Suggestion: Tell yourself that you are doing Enough. Every day. Multiple times a day. Especially at the end of the day. Look at your list of things. Then tell yourself “X amount of Things was enough.”

The other step is to take a day “off”. Obviously there are still a few Things to be done, but your list should be about half of a typical one. During that day, counter all your negative thoughts about being lazy. Tomorrow is another day. You are still doing Enough even on your day off! You are taking care of yourself instead of everything and everyone else. Then at the end of the day, tell yourself you did Enough.

Results: I haven’t fully tried this one yet. It is going to be very challenging for me. Some folks have no trouble taking a deserved day off. My husband is one of these people. I get myself so wound-up about my To-Do list though that I think getting some of them done will make me feel better. It helps a little, but not enough.

The strange thing is that I understand this about other people but I hold myself to an impossible standard. I don’t judge other people for only doing 5 or 10 things in a day. I look at them and see all the challenges they face and think, “they are doing as much as they can.” I don’t give myself that break. I don’t let myself be human, fallible.

This could easily turn into a monster post, so we’ll wrap up there.
Do you know someone in your life that feels this way? Encourage them. Support them. Stop them and tell them: “You are amazing. You deserve a day off tomorrow.”

Are you yourself prone to this? Do you try to make yourself into Superman or Superwoman? How do you counter it?

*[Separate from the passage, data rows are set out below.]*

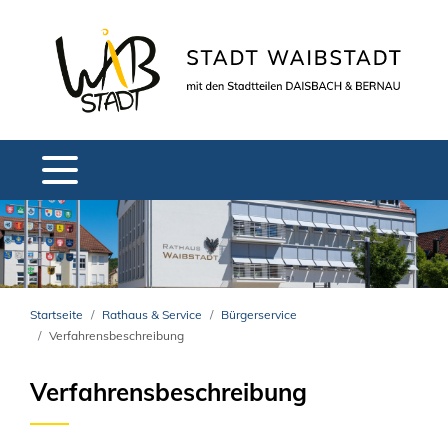
Startseite
Rathaus & Service
Bürgerservice
Verfahrensbeschreibung
Verfahrensbeschreibung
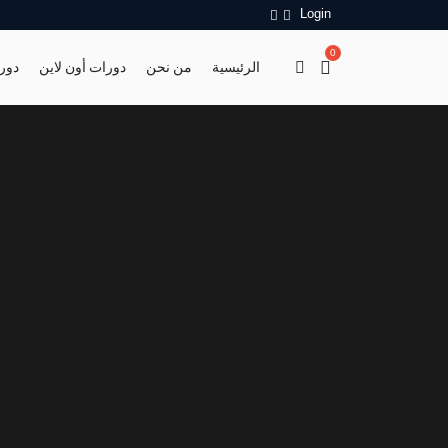
Login
0
الرئيسية
من نحن
دورات أون لاين
دور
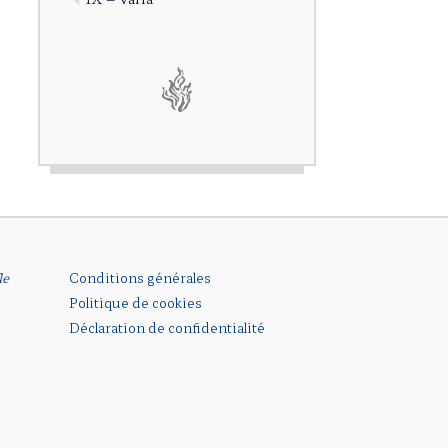
le
Conditions générales
Politique de cookies
Déclaration de confidentialité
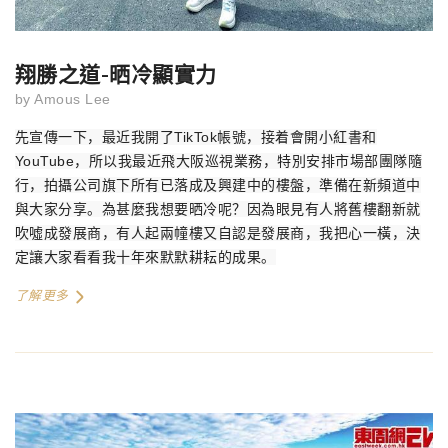
翔勝之道-晒冷顯實力
by
Amous Lee
先宣傳一下，最近我開了
TikTok
帳號，接着會開小紅書和
YouTube
，所以我最近飛大阪巡視業務，特別安排市場部團隊隨
行，拍攝公司旗下所有已落成及興建中的樓盤，準備在新頻道中
與大家分享。為甚麼我想要晒冷呢？因為眼見有人將舊樓翻新就
吹噓成發展商，有人起兩幢樓又自認是發展商，我把心一橫，決
定讓大家看看我十年來默默耕耘的成果。
了解更多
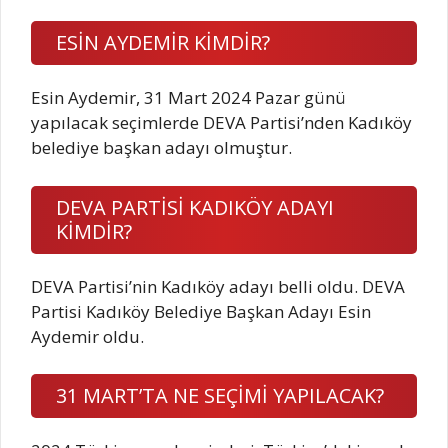
ESİN AYDEMİR KİMDİR?
Esin Aydemir, 31 Mart 2024 Pazar günü
yapılacak seçimlerde DEVA Partisi’nden Kadıköy
belediye başkan adayı olmuştur.
DEVA PARTİSİ KADIKÖY ADAYI
KİMDİR?
DEVA Partisi’nin Kadıköy adayı belli oldu. DEVA
Partisi Kadıköy Belediye Başkan Adayı Esin
Aydemir oldu.
31 MART’TA NE SEÇİMİ YAPILACAK?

5 Responses to “Winning at Life”

  1. Tami May 29, 2011 at 8:10 am #

    YES. Shared this in my reader. The biggest yes for me was number two.

    Reading “Tell yourself that you are doing Enough. Every day” made my insides go squishy and uncomfortable.


    I am not happy about this realization.

    • Fallah May 29, 2011 at 2:44 pm #

      I had the same reaction. I was like “but…but…there’s so much stuff-”

      “No. Doesn’t matter. It’s enough.”

  2. Verdus May 29, 2011 at 1:03 pm #

    I keep getting hung up on the idea that if something I do isn’t perfect the first time, I’ve failed. I’m sure you can guess how well this bolsters my health sense of self-worth.

    • Fallah May 29, 2011 at 2:50 pm #

      I think this definitely is involved in my case as well. My folks, especially my dad, were fond of saying “If it’s not done right it isn’t worth doing at all.”

      Which is counter to something I heard in grad school: “Finished is better than perfect.”

      This stuff is so pervasive. My childhood memories are overwhelmingly positive, my parents love me, and yet my sisters and I all have this insane perfection drive. They arguably have it worse than I do.

      There is hope though. It’s hard to break mental habits and patterns like these but it can be done.

  3. Zachary July 18, 2011 at 11:21 am #

    I’m right there with you on all of the above.